Among the lines of the records, find all that carry the word "para" and copy them.
(Available records begins)
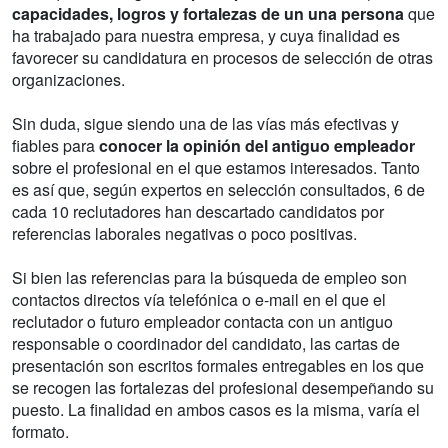
capacidades, logros y fortalezas de un una persona
que
ha trabajado para nuestra empresa, y cuya finalidad es
favorecer su candidatura en procesos de selección de otras
organizaciones.
Sin duda, sigue siendo una de las vías más efectivas y
fiables para
conocer la opinión del antiguo empleador
sobre el profesional en el que estamos interesados. Tanto
es así que, según expertos en selección consultados, 6 de
cada 10 reclutadores han descartado candidatos por
referencias laborales negativas o poco positivas.
Si bien las referencias para la búsqueda de empleo son
contactos directos vía telefónica o e-mail en el que el
reclutador o futuro empleador contacta con un antiguo
responsable o coordinador del candidato, las cartas de
presentación son escritos formales entregables en los que
se recogen las fortalezas del profesional desempeñando su
puesto. La finalidad en ambos casos es la misma, varía el
formato.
(Available records ends)
§ **Answer to this problem**
ha trabajado para nuestra empresa, y cuya finalidad es
fiables para
Si bien las referencias para la búsqueda de empleo son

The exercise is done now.